A 40-year-old shop owner, who only wanted to be known as Lee, said many children in his area were caught racing with their friends on these bicycles and some of their parents had even been brought to court.
He said things would quieten down for a while, but a few months later the same children would be seen speeding down the hills again.
“I think the issue really stems from poor supervision by their parents,” he said.
Lee, whose shop is located in Sungai Ara, said he provided modification service but with limits, and all the bicycles he sold were equipped with proper parts and working brakes.
“When children come to my shop without their parents and request for modifications, I would refuse them if I think the modifications make their bicycles unsafe.

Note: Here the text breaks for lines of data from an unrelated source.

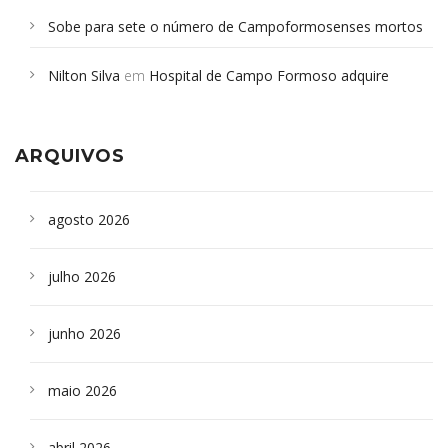
Sobe para sete o número de Campoformosenses mortos
em desabamento em São Paulo - Revista da Bahia
em
Nilton Silva
em
Hospital de Campo Formoso adquire
Campoformosenses que morreram em desabamentos são
aparelho para fazer exames de tomografia
sepultados em SP
ARQUIVOS
agosto 2026
julho 2026
junho 2026
maio 2026
abril 2026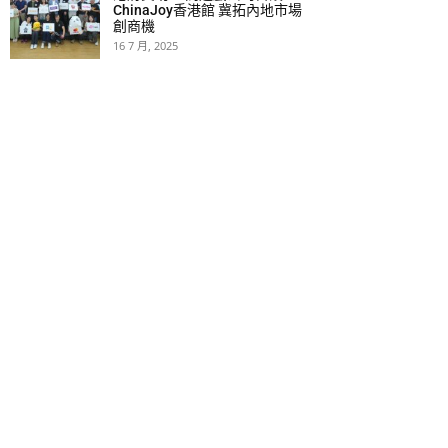
ChinaJoy香港館 冀拓內地市場
創商機
16 7 月, 2025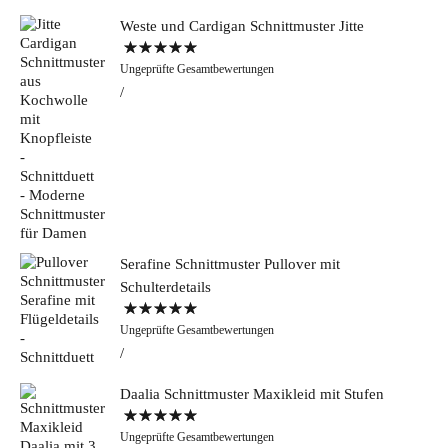
Weste und Cardigan Schnittmuster Jitte
Bewertet mit
Ungeprüfte Gesamtbewertungen
5.00
von 5
Serafine Schnittmuster Pullover mit
Schulterdetails
Bewertet mit
Ungeprüfte Gesamtbewertungen
5.00
von 5
Daalia Schnittmuster Maxikleid mit Stufen
Bewertet mit
Ungeprüfte Gesamtbewertungen
5.00
von 5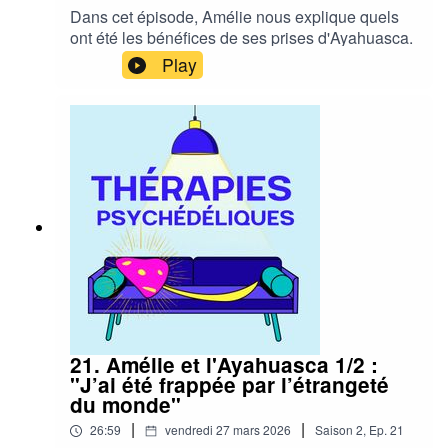
Dans cet épisode, Amélie nous explique quels
ont été les bénéfices de ses prises d'Ayahuasca.
Play
21. Amélie et l'Ayahuasca 1/2 :
"J’ai été frappée par l’étrangeté
du monde"
|
|
26:59
vendredi 27 mars 2026
Saison
2
,
Ep.
21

“This is where the problem arise as they would then bring their bicycles home and start modifying them on their own or with the help of their friends,” he said.
Lee added that some of the most popular modifications include removing the brakes, lowering the wheel plates and adjusting the seat positions.

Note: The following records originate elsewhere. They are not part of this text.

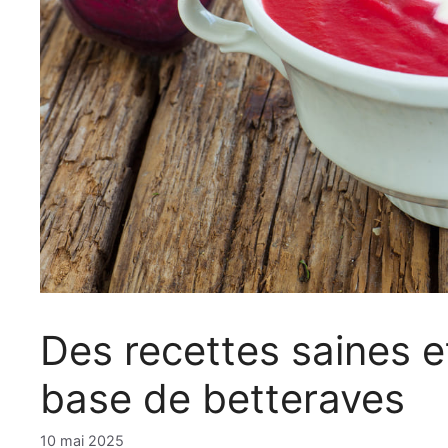
Des recettes saines et
base de betteraves
10 mai 2025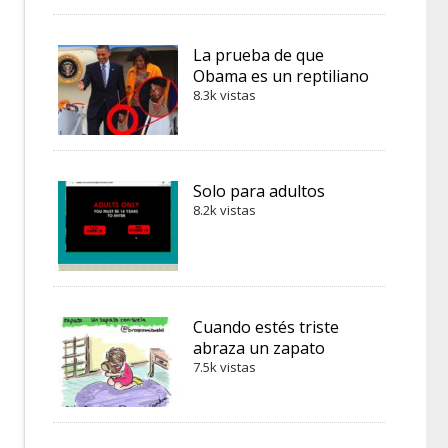
La prueba de que
Obama es un reptiliano
8.3k vistas
Solo para adultos
8.2k vistas
Cuando estés triste
abraza un zapato
7.5k vistas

“These modifications make the bicycle very light and close to the ground, allowing them to race downhill at high speed,” he said.
The police have called for new laws against shops or individuals providing modifications to transform bicycles into basikal lajak or mosquito bicycles.
Federal Traffic Investigation and Enforcement Department director Deputy Comm Datuk Azisman Alias said the current laws were not tough enough to deal with the “mat lajak” (youngsters who race or perform stunts on modified bikes) issue.
Daniel Doey, 44, who sells bicycle parts in Terengganu Road, said the call for a new law to act against them was rather irrational.
“This is because most of the kids can still modify or build their own basikal lajak even if shops or individuals are no longer selling or modifying such bicycles.
“If customers buy parts and their kids decide to modify their bicycles using these parts, how are we to know?” he said.